Hey guys, old old member, been away for a while. 

Been living in a house out in the country with my two GSDs (12 and 3 years old). I always encouraged them to bark at any strange noises. Now due to life circumstances I'm selling the house and moving into an apartment that allows GSDs. I have to teach them not to bark now. How do I re-train them not to bark at every strange noise? I've been correcting them for it and they look at me like I've lost my mind. 

Anybody else who has ever lived in an apartment with their Shepherds or has made this transition, I'd love any advice or words of wisdom. 

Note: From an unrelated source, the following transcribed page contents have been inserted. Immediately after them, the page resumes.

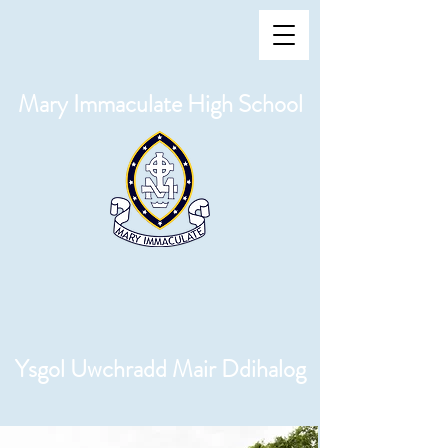
Mary Immaculate High School
Ysgol Uwchradd Mair Ddihalog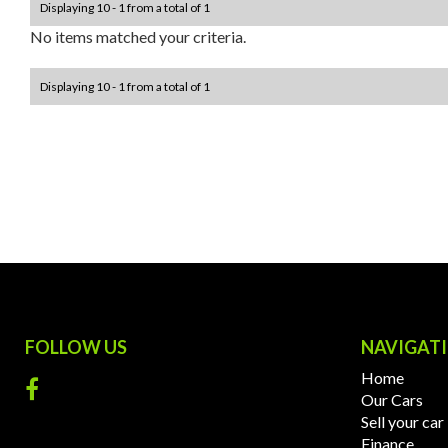
Displaying 10 - 1 from a total of 1
No items matched your criteria.
Displaying 10 - 1 from a total of 1
FOLLOW US
NAVIGAT
Home
Our Cars
Sell your car
Finance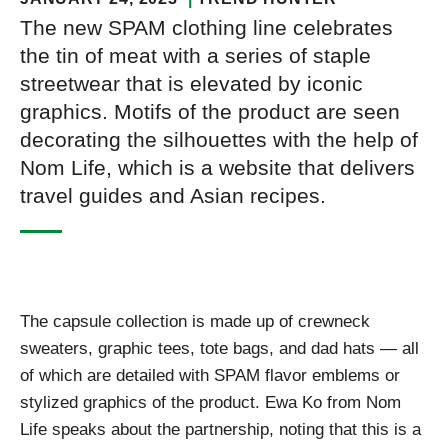
The new SPAM clothing line celebrates
the tin of meat with a series of staple
streetwear that is elevated by iconic
graphics. Motifs of the product are seen
decorating the silhouettes with the help of
Nom Life, which is a website that delivers
travel guides and Asian recipes.
The capsule collection is made up of crewneck
sweaters, graphic tees, tote bags, and dad hats — all
of which are detailed with SPAM flavor emblems or
stylized graphics of the product. Ewa Ko from Nom
Life speaks about the partnership, noting that this is a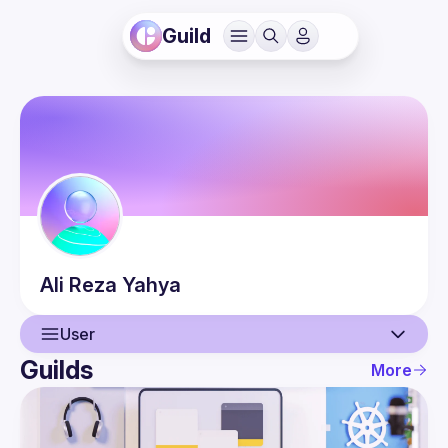
Guild
Ali Reza
Yahya
User
Guilds
More
User
Events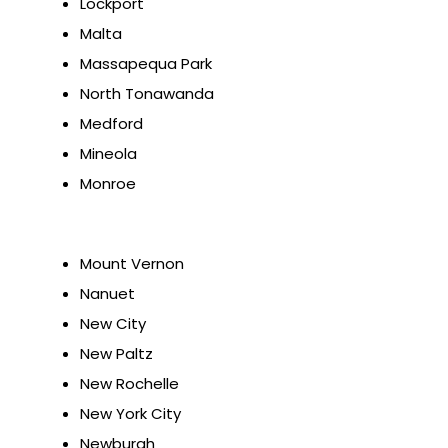
Lockport
Malta
Massapequa Park
North Tonawanda
Medford
Mineola
Monroe
Mount Vernon
Nanuet
New City
New Paltz
New Rochelle
New York City
Newburgh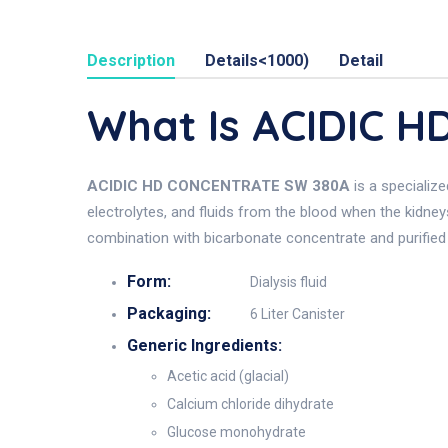
Description
Details<1000)
Detail
What Is ACIDIC 
ACIDIC HD CONCENTRATE SW 380A
is a specialize
electrolytes, and fluids from the blood when the kidney
combination with bicarbonate concentrate and purified
Form:
Dialysis fluid
Packaging:
6 Liter Canister
Generic Ingredients:
Acetic acid (glacial)
Calcium chloride dihydrate
Glucose monohydrate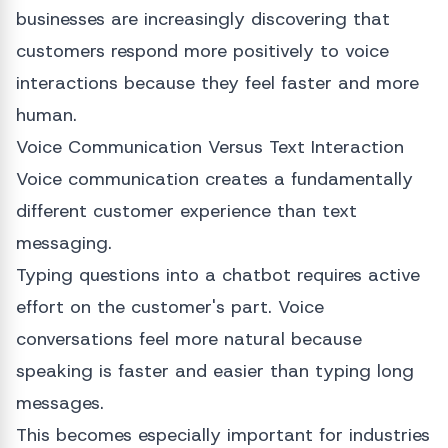
businesses are increasingly discovering that
customers respond more positively to voice
interactions because they feel faster and more
human.
Voice Communication Versus Text Interaction
Voice communication creates a fundamentally
different customer experience than text
messaging.
Typing questions into a chatbot requires active
effort on the customer's part. Voice
conversations feel more natural because
speaking is faster and easier than typing long
messages.
This becomes especially important for industries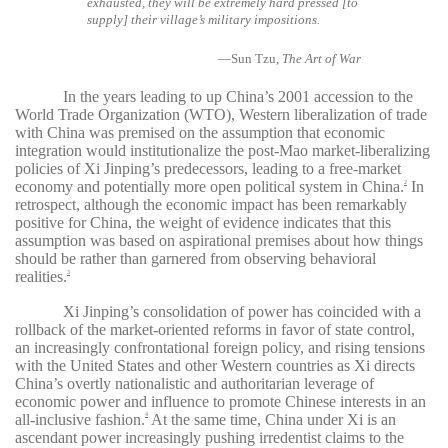
exhausted, they will be extremely hard pressed [to
supply] their village’s military impositions.
—Sun Tzu,
The Art of War
In the years leading to up China’s 2001 accession to the
World Trade Organization (WTO), Western liberalization of trade
with China was premised on the assumption that economic
integration would institutionalize the post-Mao market-liberalizing
policies of Xi Jinping’s predecessors, leading to a free-market
economy and potentially more open political system in China.
In
2
retrospect, although the economic impact has been remarkably
positive for China, the weight of evidence indicates that this
assumption was based on aspirational premises about how things
should be rather than garnered from observing behavioral
realities.
3
Xi Jinping’s consolidation of power has coincided with a
rollback of the market-oriented reforms in favor of state control,
an increasingly confrontational foreign policy, and rising tensions
with the United States and other Western countries as Xi directs
China’s overtly nationalistic and authoritarian leverage of
economic power and influence to promote Chinese interests in an
all-inclusive fashion.
At the same time, China under Xi is an
4
ascendant power increasingly pushing irredentist claims to the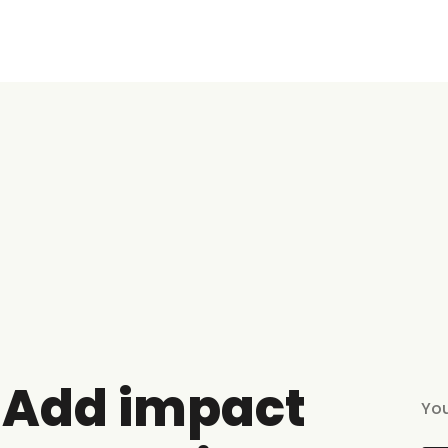
Add impact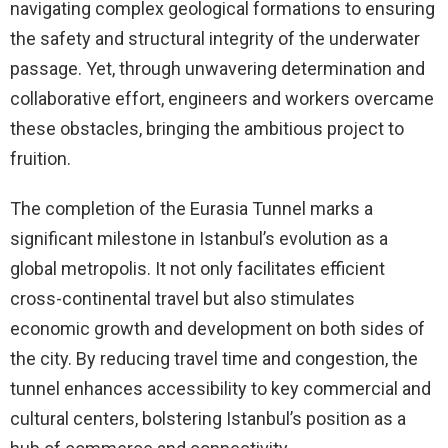
navigating complex geological formations to ensuring
the safety and structural integrity of the underwater
passage. Yet, through unwavering determination and
collaborative effort, engineers and workers overcame
these obstacles, bringing the ambitious project to
fruition.
The completion of the Eurasia Tunnel marks a
significant milestone in Istanbul’s evolution as a
global metropolis. It not only facilitates efficient
cross-continental travel but also stimulates
economic growth and development on both sides of
the city. By reducing travel time and congestion, the
tunnel enhances accessibility to key commercial and
cultural centers, bolstering Istanbul’s position as a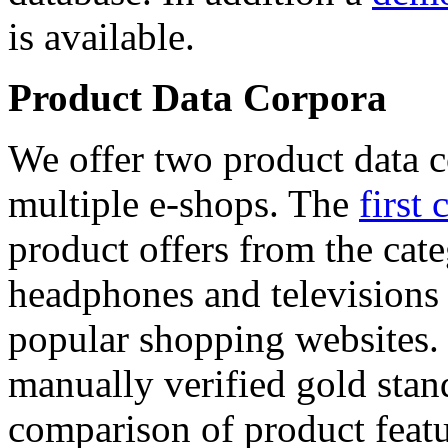
is available.
Product Data Corpora
We offer two product data c
multiple e-shops. The
first 
product offers from the cat
headphones and televisions
popular shopping websites.
manually verified gold stan
comparison of product featu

This apartment complex markets itself as being very pet-friendly and has 2 large dog parks on site so I'm hoping and assuming that most of the residents will be pet-friendly and understanding.

Thanks in advance!


----------



## middleofnowhere (Dec 20, 2000)

When I moved to Arkansas from Wyoming, I knew I needed a house because I knew the Barker Sisters wouldn't be a hit in an apartment. I hadn't encouraged them to bark at every noise either! Currently, one dog would do quite well in an apartment but the youngster, Oh My!, she barks when I step on the porch or walk around the house & she is in her crate. 

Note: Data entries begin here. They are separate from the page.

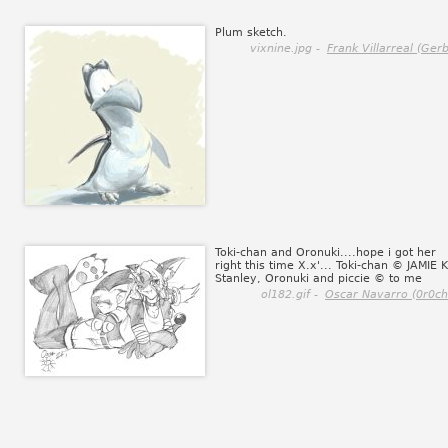
Plum sketch.
vixnine.jpg -
Frank Villarreal (Gerb
Toki-chan and Oronuki....hope i got her
right this time X.x'... Toki-chan © JAMIE K
Stanley, Oronuki and piccie © to me
ol182.gif -
Oscar Navarro (0r0ch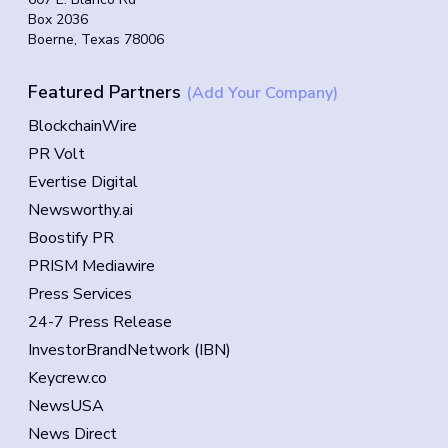
Box 2036
Boerne, Texas 78006
Featured Partners
(Add Your Company)
BlockchainWire
PR Volt
Evertise Digital
Newsworthy.ai
Boostify PR
PRISM Mediawire
Press Services
24-7 Press Release
InvestorBrandNetwork (IBN)
Keycrew.co
NewsUSA
News Direct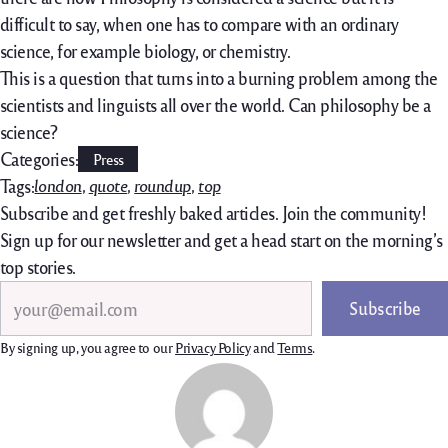
difficult to say, when one has to compare with an ordinary
science, for example biology, or chemistry.
This is a question that turns into a burning problem among the
scientists and linguists all over the world. Can philosophy be a
science?
Categories:
Press
Tags:
london
, 
quote
, 
roundup
, 
top
Subscribe and get freshly baked articles. Join the community!
Sign up for our newsletter and get a head start on the morning’s
top stories.
Search
Subscribe
By signing up, you agree to our
Privacy Policy
and
Terms
.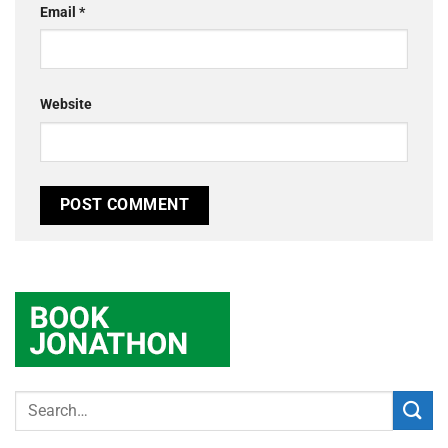
Email
*
Website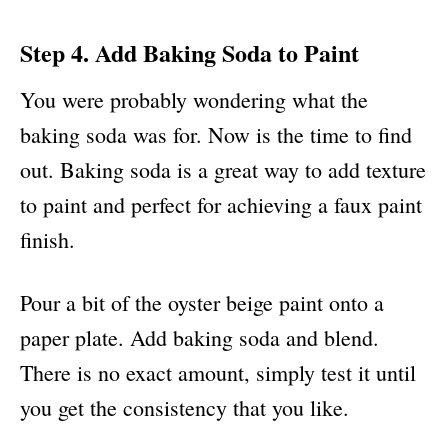
Step 4. Add Baking Soda to Paint
You were probably wondering what the
baking soda was for. Now is the time to find
out. Baking soda is a great way to add texture
to paint and perfect for achieving a faux paint
finish.
Pour a bit of the oyster beige paint onto a
paper plate. Add baking soda and blend.
There is no exact amount, simply test it until
you get the consistency that you like.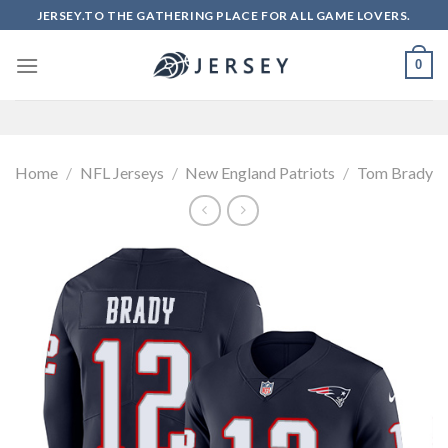
Skip
JERSEY.TO THE GATHERING PLACE FOR ALL GAME LOVERS.
to
content
0
Home
/
NFL Jerseys
/
New England Patriots
/
Tom Brady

The only thoughts I have for you is to use TV, Radio or noise radio to mask outside noises. Perhaps you could try a night or two in a motel as a test? I used these when I traveled and they worked to help me sleep, too. Flushing toilets, closing doors - pretty much taken care of.


----------



## Gretchen (Jan 20, 2011)

These are intelligent dogs and will probably adapt in a short period of time. We live in town homes, and my GSD knows the people who live around us. She's learned their sounds including cars, footsteps, doorslams, key rattling etc. and does not bark at them. She's learned they are not a threat and are part of her environment. She does bark when they have guests that are strangers, but only a few moments. She also barks at FED EX and UPS, but so does everyone's dogs and we get no complaints. If your dogs are friendly, maybe you can introduce them to your neighbors and/or leave your telephone number with a neighbor in case they start howling.

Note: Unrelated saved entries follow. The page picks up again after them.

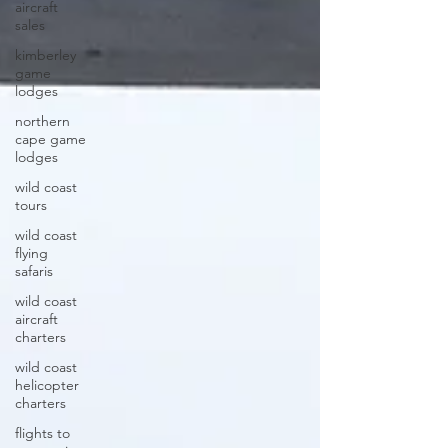
aircraft
sales
kimberley
game
lodges
northern
cape game
lodges
wild coast
tours
wild coast
flying
safaris
wild coast
aircraft
charters
wild coast
helicopter
charters
flights to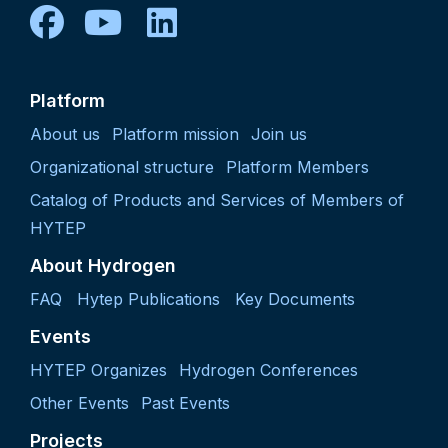
facebook
youtube
linkedin
Platform
About us
Platform mission
Join us
Organizational structure
Platform Members
Catalog of Products and Services of Members of
HYTEP
About Hydrogen
FAQ
Hytep Publications
Key Documents
Events
HYTEP Organizes
Hydrogen Conferences
Other Events
Past Events
Projects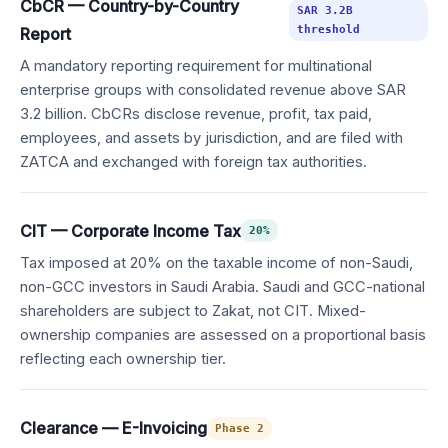
CbCR — Country-by-Country
SAR 3.2B
threshold
Report
A mandatory reporting requirement for multinational
enterprise groups with consolidated revenue above SAR
3.2 billion. CbCRs disclose revenue, profit, tax paid,
employees, and assets by jurisdiction, and are filed with
ZATCA and exchanged with foreign tax authorities.
CIT — Corporate Income Tax
20%
Tax imposed at 20% on the taxable income of non-Saudi,
non-GCC investors in Saudi Arabia. Saudi and GCC-national
shareholders are subject to Zakat, not CIT. Mixed-
ownership companies are assessed on a proportional basis
reflecting each ownership tier.
Clearance — E-Invoicing
Phase 2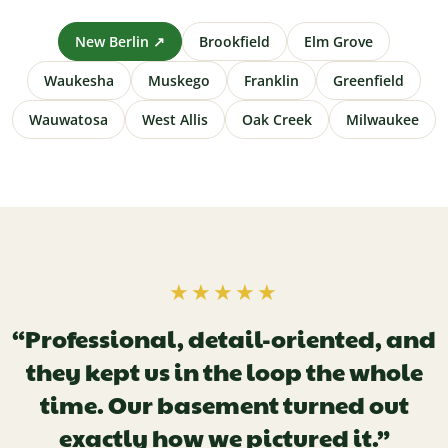
New Berlin ↗
Brookfield
Elm Grove
Waukesha
Muskego
Franklin
Greenfield
Wauwatosa
West Allis
Oak Creek
Milwaukee
★★★★★
“Professional, detail-oriented, and
they kept us in the loop the whole
time. Our basement turned out
exactly how we pictured it.”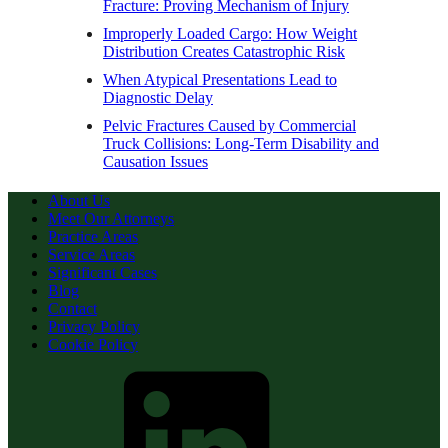
Fracture: Proving Mechanism of Injury
Improperly Loaded Cargo: How Weight
Distribution Creates Catastrophic Risk
When Atypical Presentations Lead to
Diagnostic Delay
Pelvic Fractures Caused by Commercial
Truck Collisions: Long-Term Disability and
Causation Issues
About Us
Meet Our Attorneys
Practice Areas
Service Areas
Significant Cases
Blog
Contact
Privacy Policy
Cookie Policy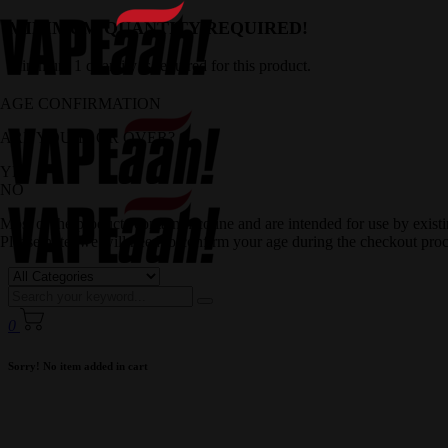
MINIMUM QUANTITY REQUIRED!
Minimum 1 quantity is required for this product.
AGE CONFIRMATION
ARE YOU 18 OR OVER?
YES
NO
Most of the products contain nicotine and are intended for use by exis
Please note, we will need to confirm your age during the checkout proc
0
Sorry! No item added in cart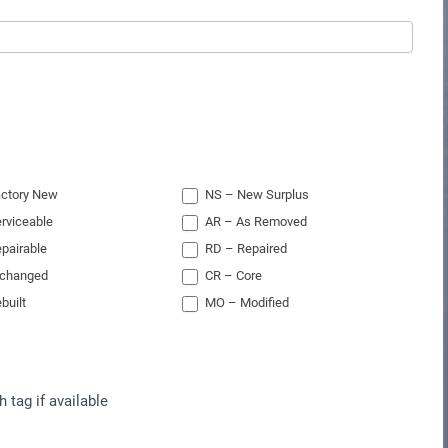
ctory New
NS – New Surplus
rviceable
AR – As Removed
pairable
RD – Repaired
xchanged
CR – Core
built
MO – Modified
h tag if available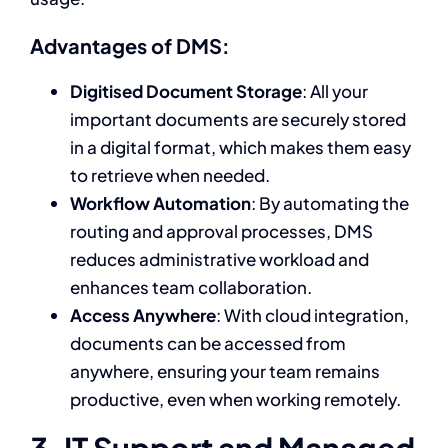
Advantages of DMS:
Digitised Document Storage
: All your
important documents are securely stored
in a digital format, which makes them easy
to retrieve when needed.
Workflow Automation
: By automating the
routing and approval processes, DMS
reduces administrative workload and
enhances team collaboration.
Access Anywhere
: With cloud integration,
documents can be accessed from
anywhere, ensuring your team remains
productive, even when working remotely.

You may want to get a device that can record your dogs, leave the apartment for a while and see if they bark a lot. My sister used to have a dog that was perfect when she was home, but howled when she left. Her neighbor made a recording of her dog, she wasn't angry, just wanted my sister to know how her dog was reacting.


----------



## LaRen616 (Mar 4, 2010)

Emoore!!!!

I've missed you!!!!! Seriously!

How the heck are you?

I would just say "no" when they bark or make an "eh" noise at them when they barked.


----------



## Emoore (Oct 9, 2002)

Hey LaRen!!! I missed you guys too. Me and the boys are doing well, but getting ready to move back to Austin to be closer to the familly.

The thing is I really need them to not bark when I'm not there to correct them. Has anyone used one of those ultrasonic bark correcters that emits an unpleasant noise when they bark?


----------



## sparra (Jun 27, 2011)

Hey Emoore 

My neighbour has a dog that wears one cause she is a shocker......barks at everything. She says it is very effective but she still barks when it is off......she is a really neurotic dog though with issues


----------